[Stored data entries]

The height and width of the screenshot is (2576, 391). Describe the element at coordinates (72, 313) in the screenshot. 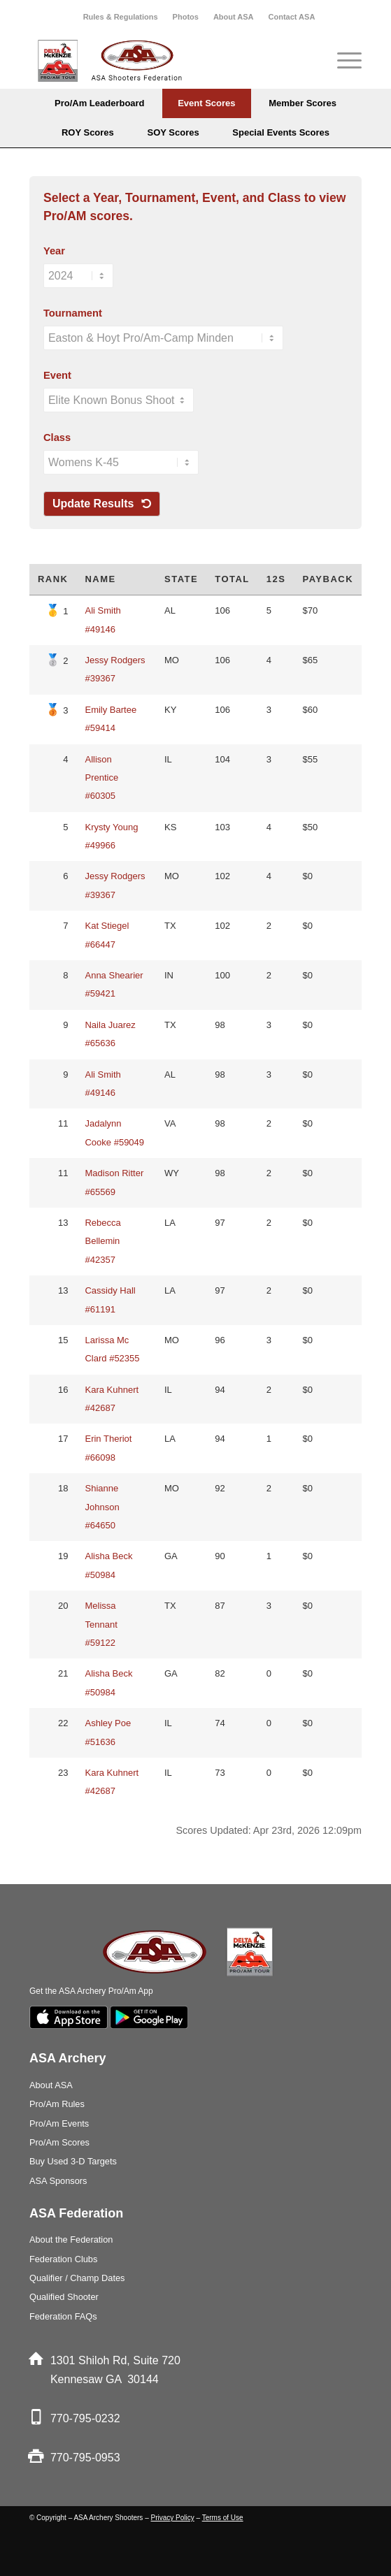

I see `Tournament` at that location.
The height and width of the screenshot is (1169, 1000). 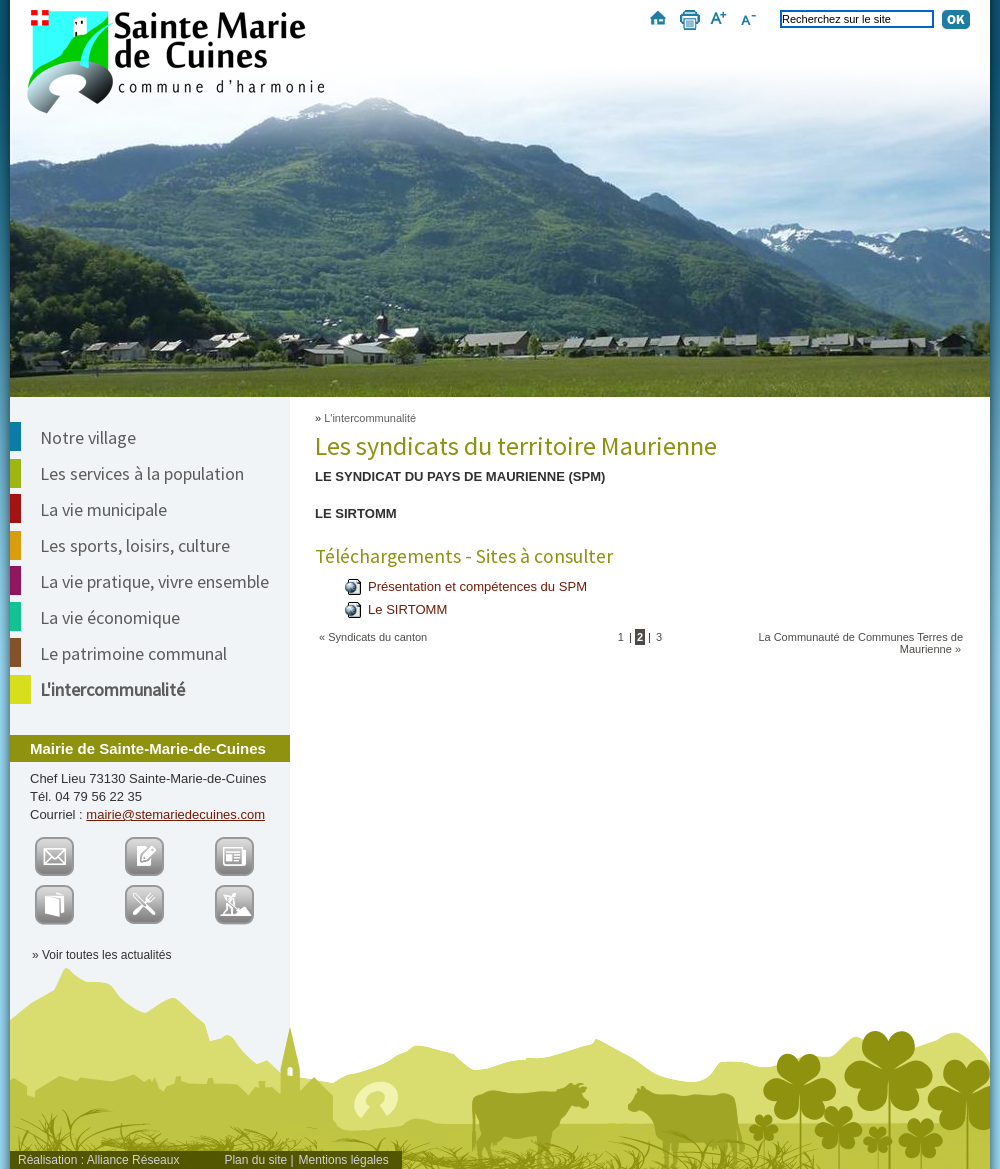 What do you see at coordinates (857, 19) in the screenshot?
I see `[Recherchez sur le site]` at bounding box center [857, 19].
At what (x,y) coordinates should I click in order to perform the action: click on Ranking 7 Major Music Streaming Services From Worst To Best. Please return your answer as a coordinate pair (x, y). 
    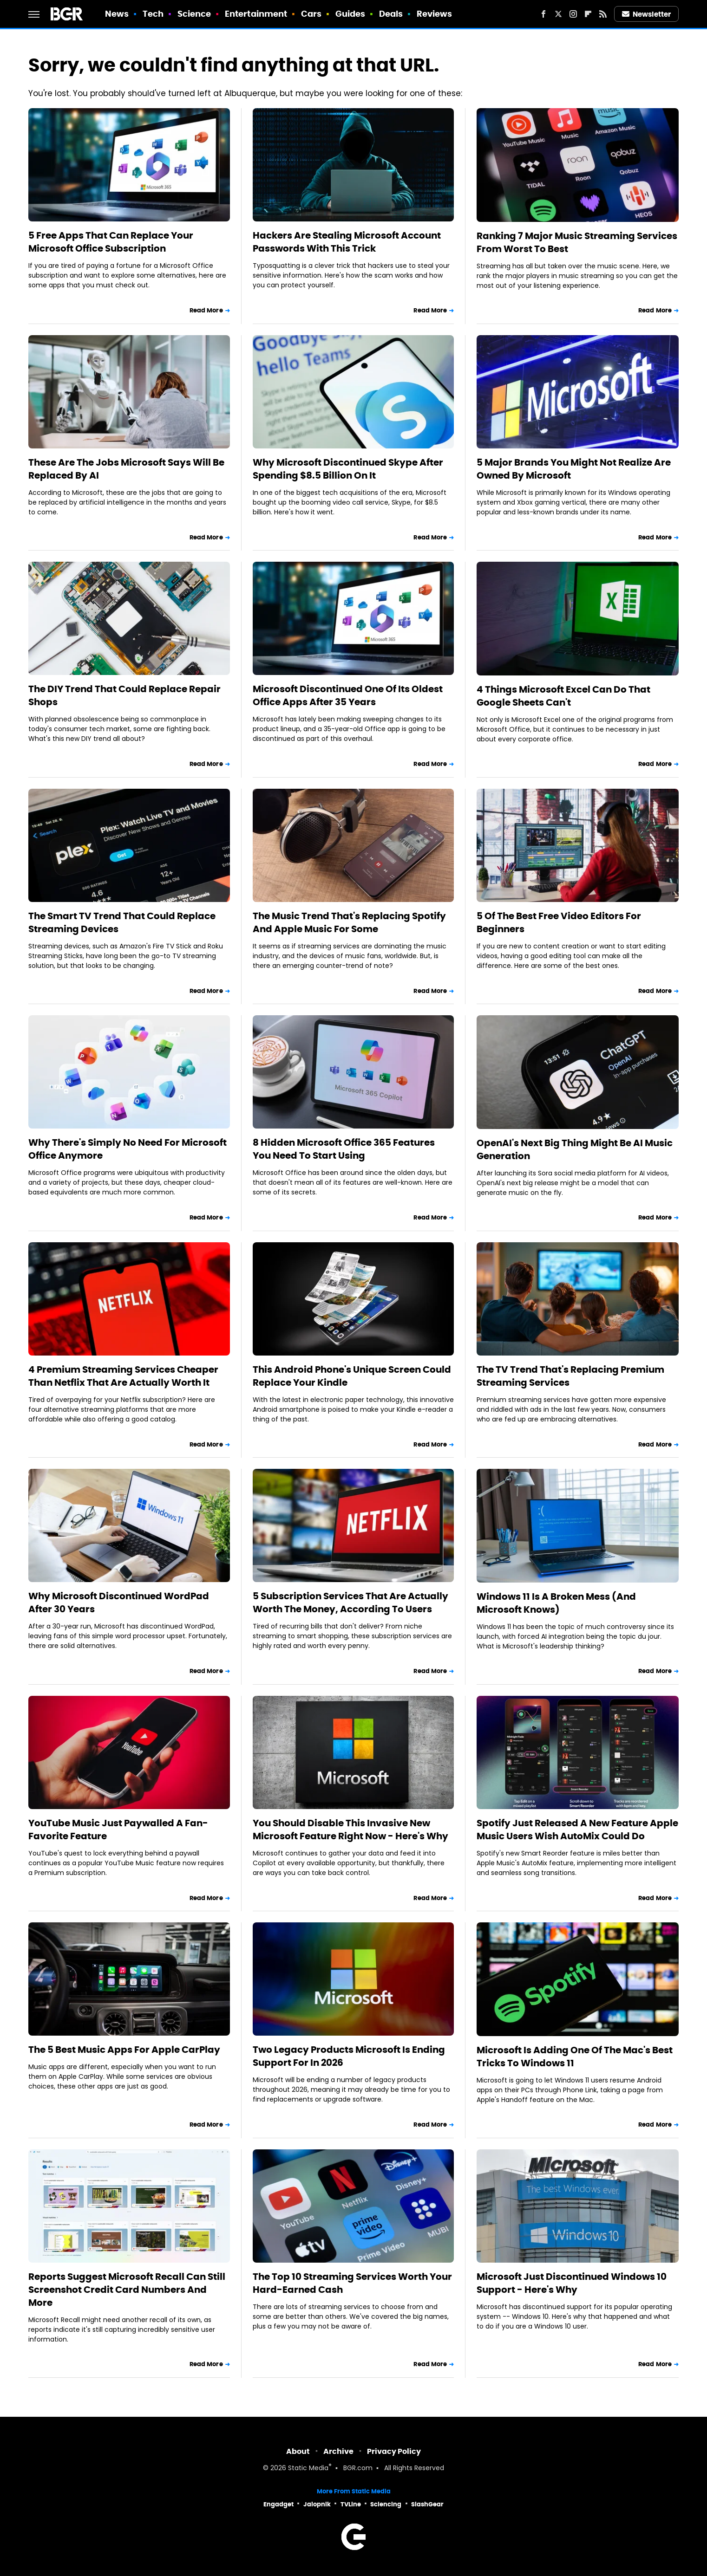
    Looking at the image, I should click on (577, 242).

[Brief] Lines from the one containing "At what (x,y)" through the final line of the entries above are to be retyped exactly, with every picture left out.

[Solution below]
At what (x,y) coordinates should I click in order to perform the action: click on Ranking 7 Major Music Streaming Services From Worst To Best. Please return your answer as a coordinate pair (x, y). 
    Looking at the image, I should click on (577, 242).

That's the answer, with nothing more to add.